Task prompt:
Line count for "staticText": give how many lines in the data below contain it, with no other words.

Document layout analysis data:
--
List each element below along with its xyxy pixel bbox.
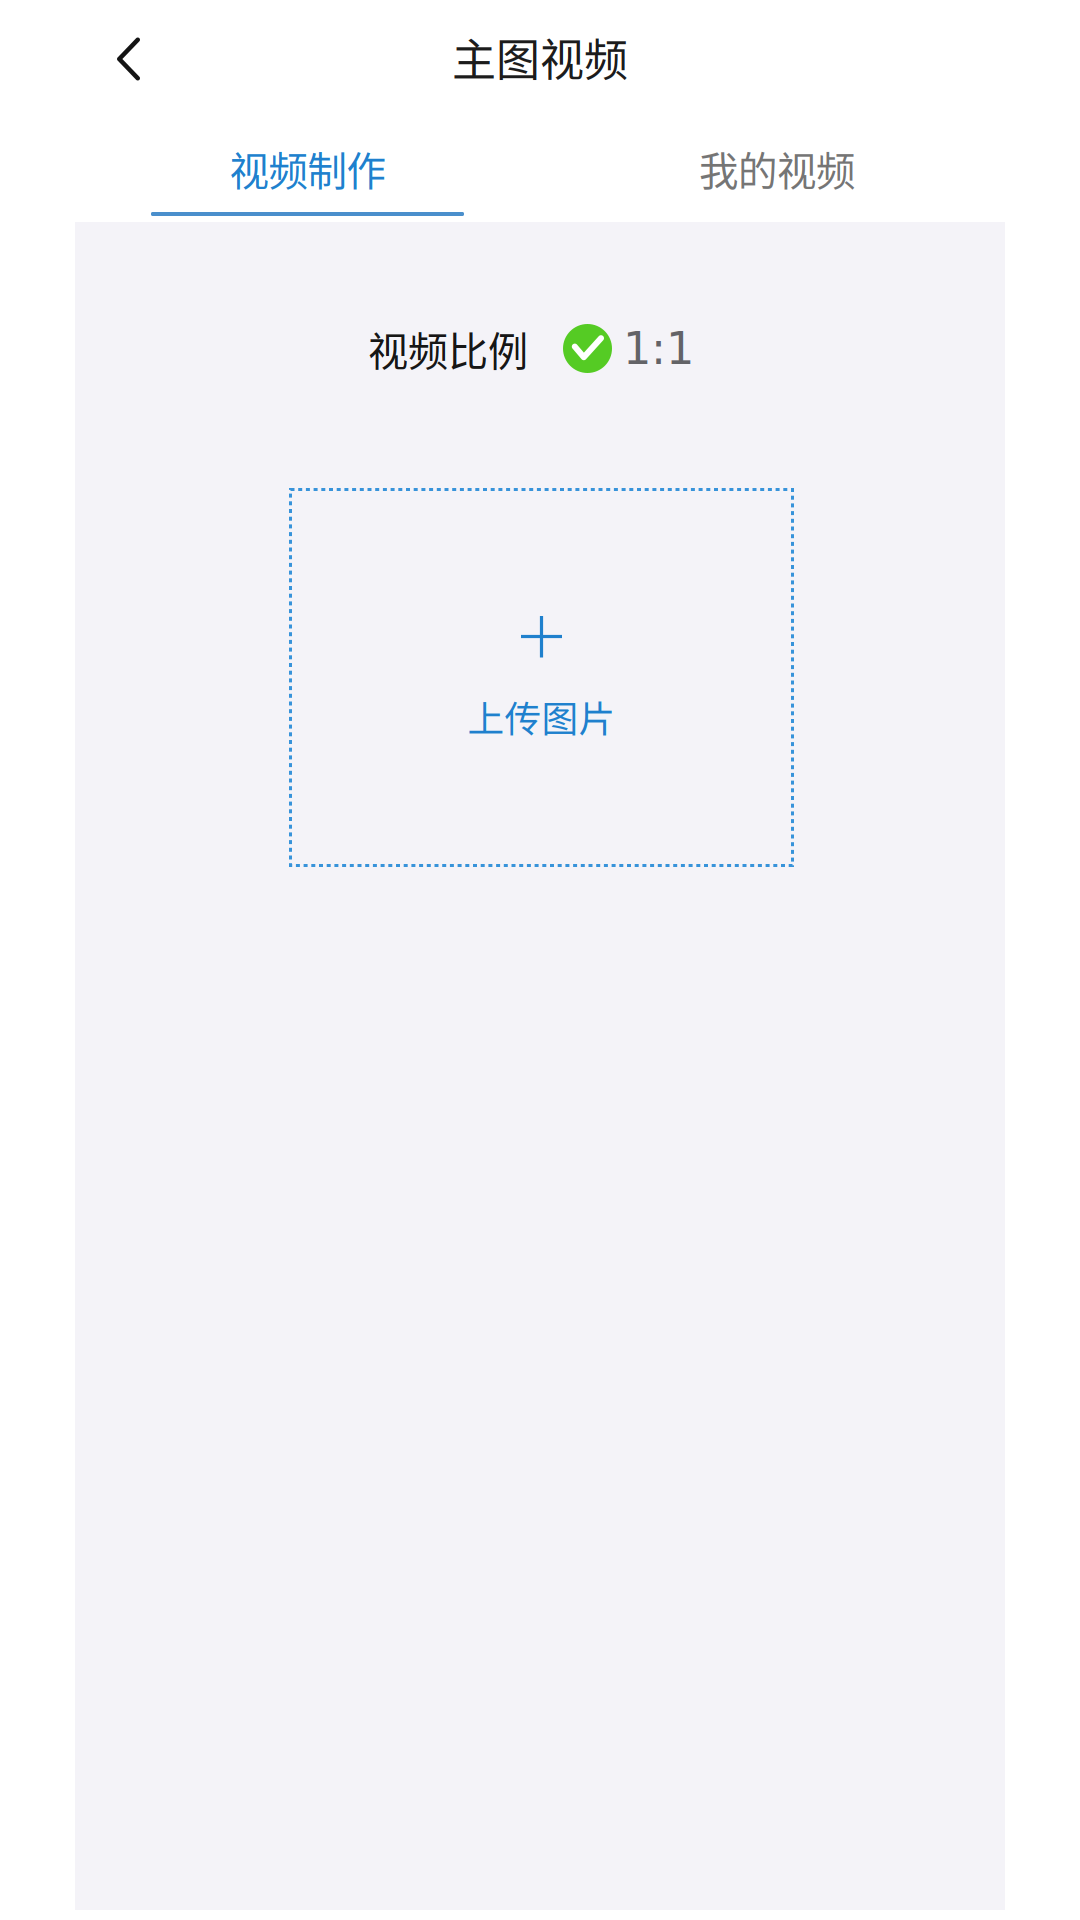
button[interactable]: 1:1 <box>563 322 694 374</box>
button[interactable]: 视频制作 <box>75 118 540 222</box>
staticText: 1:1 <box>623 322 694 374</box>
button[interactable]: Back <box>0 0 200 118</box>
staticText: 视频制作 <box>230 140 386 197</box>
staticText: 视频比例 <box>368 319 528 378</box>
button[interactable]: 我的视频 <box>540 118 1005 222</box>
staticText: 我的视频 <box>699 140 855 197</box>
button[interactable]: 上传图片 <box>289 488 794 867</box>
staticText: 上传图片 <box>468 690 616 743</box>
staticText: 主图视频 <box>452 25 628 89</box>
--
Output of the exercise:
6